Route	Method	Purpose	Auth
`/`	GET	Search/browse records	Cognito
`/results`	GET	Search results	Cognito
`/records/<id>`	GET	Record detail page	Cognito
`/api/records/<id>`	GET	JSON API for record details	JWT Bearer

Environment variables

Variable	Required	Notes
`SECRET_KEY`	Yes	Django secret key (keep secret in production)
`DEBUG`	No	`True` for local development (set to `False` in production)
`APP_BASE_URL`	Yes	Base URL for the application (e.g., `http://localhost:8000`)
`DATABASE_URL`	No	Database connection string (defaults to SQLite)
`ISSUER`	For Auth	Cognito token issuer (e.g., `https://cognito-idp.eu-west-2.amazonaws.com/eu-west-2_xxxxx`)
`CLIENT_ID`	For Auth	Cognito App Client ID
`CLIENT_SECRET`	For Auth	Cognito App Client Secret (if using credential flow)
`ALLOWED_HOSTS`	No	Comma-separated list of allowed host names
`SECURE_SSL_REDIRECT`	No	Set to `True` in production to enforce HTTPS

Database setup

Initial database creation

For new PostgreSQL deployments in AWS, you need to set up the lambda_user and the trigger which calls the updates lambda function

# Connect as root user to PostgreSQL
CREATE DATABASE catalogue;

# Connect as root user to catalogue
CREATE USER lambda_user; 
GRANT rds_iam TO lambda_user;
GRANT USAGE, CREATE ON SCHEMA public TO lambda_user;
CREATE EXTENSION IF NOT EXISTS aws_lambda CASCADE;
GRANT USAGE, CREATE ON SCHEMA aws_lambda to lambda_user;
GRANT USAGE, CREATE ON SCHEMA aws_commons to lambda_user;
GRANT EXECUTE ON ALL FUNCTIONS IN SCHEMA aws_lambda TO lambda_user;
GRANT EXECUTE ON ALL FUNCTIONS IN SCHEMA aws_commons TO lambda_user;

# Connect as lambda_user
CREATE OR REPLACE FUNCTION notify_catalogue_updates()
RETURNS trigger
LANGUAGE plpgsql
AS $$
DECLARE
    payload json;
    lambda_arn text := 'arn:aws:lambda:eu-west-2:${account_number}:function:${environment}-catalogue-updates';
BEGIN
    payload := json_build_object('record_id', NEW.id);

    PERFORM aws_lambda.invoke(
        aws_commons.create_lambda_function_arn(lambda_arn),
        payload
    );

    RETURN NEW;
END;
$$;

DROP TRIGGER IF EXISTS trg_notify_catalogue_updates ON store_metadata;

CREATE TRIGGER trg_notify_catalogue_updates
AFTER UPDATE ON store_metadata
FOR EACH ROW
EXECUTE FUNCTION notify_catalogue_updates();

This script:

Creates the catalogue database
Creates a lambda_user with appropriate permissions and IAM authentication.

Schema management

The Django ORM handles schema creation and migrations:

# Create initial migrations
poetry run python manage.py makemigrations

# Apply all pending migrations
poetry run python manage.py migrate

# Apply fixtures
poetry run python manage.py loaddata change_reason

Database models

The application includes 4 Django models for comprehensive metadata management:

Core Models:

Metadata - Main metadata records with JSON-based flexible schema, including catalogue reference, type, mastery status, and timestamps
RelationshipTypes - Defines types of relationships between metadata records (e.g., parent-child, related-to)
Relationships - Links between metadata records with relationship type and attributes
ChangeReason - Predefined reasons for metadata changes (closures, corrections, FOI reviews, etc.)

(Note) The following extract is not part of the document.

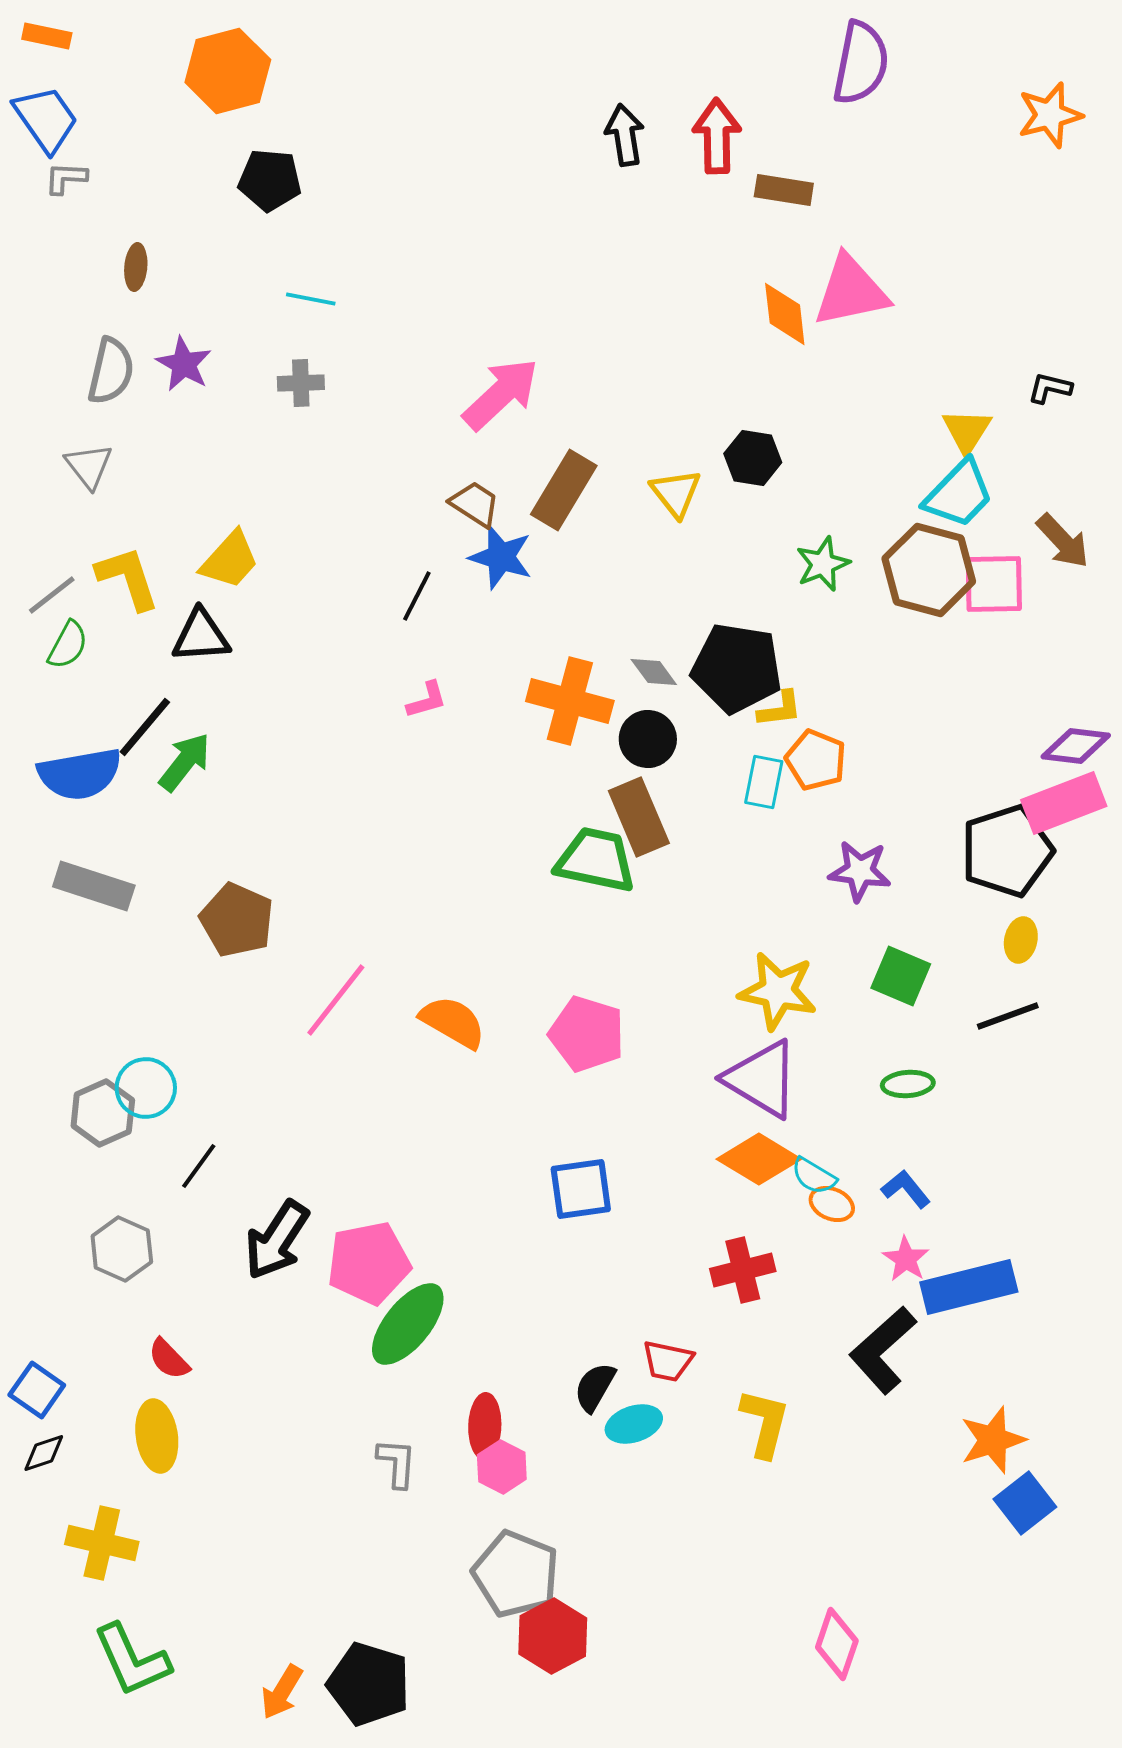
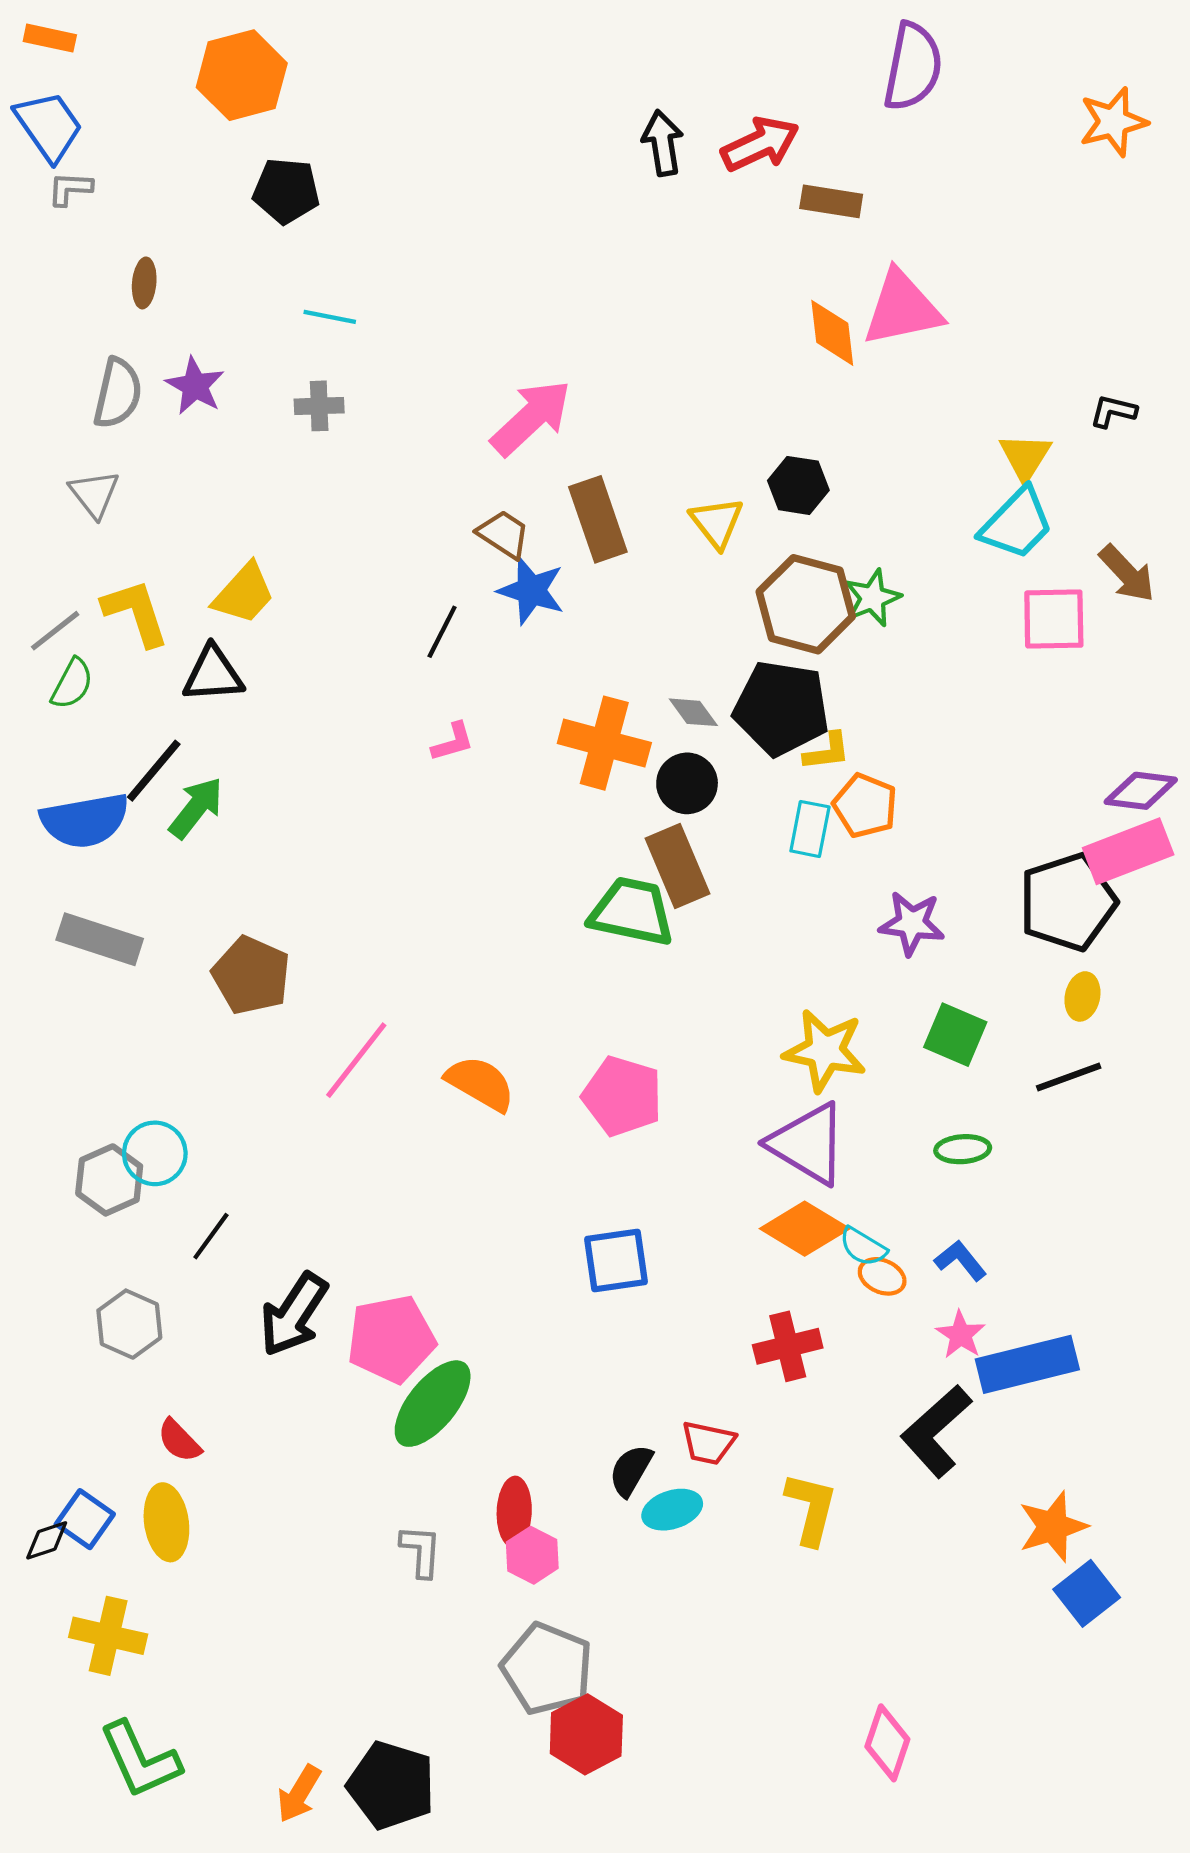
red arrow: (717, 136) -> (760, 144), turned 66
brown rectangle: (564, 490) -> (598, 519), turned -50
brown hexagon: (929, 570) -> (806, 604), moved
blue square: (37, 1390) -> (85, 1519), moved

Infrastructure (AWS/Terraform)

The application is deployed on AWS using Terraform for infrastructure-as-code. The complete infrastructure is defined in the terraform/ directory.

Infrastructure components

Lambda: Serverless compute for the Django application
RDS (PostgreSQL): Managed relational database
API Gateway: REST API endpoint routing
CloudFront: CDN for static assets and content distribution
S3: Static asset storage and Lambda code packages
Cognito: User authentication and identity management
SQS: Asynchronous task queue (optional)
VPC/Networking: Secure networking setup

Configuration

Terraform uses environment-specific variable files:

intg.auto.tfvars - Integration environment
prod.auto.tfvars - Production environment

Key variables in variables.tf:

app_name - Application name (used for resource naming)
environment - Deployment environment (intg/prod)
use_entra_for_sso - Enable Microsoft Entra ID federation (bool)
saml_tenant - SAML tenant for SSO federation
app_secret - Django SECRET_KEY

Backend state management

Terraform state is stored in an S3 bucket with encryption and locking:

s3://metadata-store-terraform-state/terraform.state

Deploying infrastructure

cd terraform/

# Initialise Terraform
terraform init

# Select correct workspace
terraform workspace select intg

# Plan changes for a specific environment
terraform plan -var-file=intg.auto.tfvars

# Apply infrastructure changes
terraform apply -var-file=intg.auto.tfvars

# Destroy infrastructure (use with caution)
terraform destroy -var-file=intg.auto.tfvars

Lambda deployment

The application code is packaged and deployed to Lambda with migrations automatically run on deployment:

metadata-store.zip - Application code package
migrate.zip - Database migration job

Tests

Running tests

# Run tests
python manage.py test store.tests
python manage.py test store.tests.test_models -v 2
python manage.py test store.tests --keepdb  # Keep test database between runs

Running cypress tests

export USER=user1 
export PASSWORD=password 
export TOKEN_ENDPOINT=http://oidc/token
export CLIENT_ID=demo-client
export CLIENT_SECRET=demo-secret
export CYPRESS_BASE_URL=http://localhost:8000/
cd tests/e2e 
npm t

Development

Adding new models

Create model in store/models.py
Create migration: python manage.py makemigrations
Apply migration: python manage.py migrate
Add test coverage in store/tests/test_models.py
Update database/init.sql with schema changes

Adding API endpoints

Create view in store/views.py
Add URL route in store/urls.py
Add test case in store/tests/test_views.py
Document in API section above

Name		Name	Last commit message	Last commit date
Latest commit History 15 Commits
.github/workflows		.github/workflows
store		store
templates		templates
terraform		terraform
tests		tests
.gitignore		.gitignore
Dockerfile.django		Dockerfile.django
README.md		README.md
bootstrap.json		bootstrap.json
bootstrap.yml		bootstrap.yml
docker-compose.yml		docker-compose.yml
manage.py		manage.py
migrate.py		migrate.py
package-lock.json		package-lock.json
package.json		package.json
poetry.lock		poetry.lock
pyproject.toml		pyproject.toml
zappa_settings.json		zappa_settings.json

Provide feedback

Saved searches

Use saved searches to filter your results more quickly

Repository files navigation

Metadata Store

What it does

Tech stack

Local setup

Prerequisites

Steps

Key routes

Environment variables

Database setup

Initial database creation

Schema management

Database models

Infrastructure (AWS/Terraform)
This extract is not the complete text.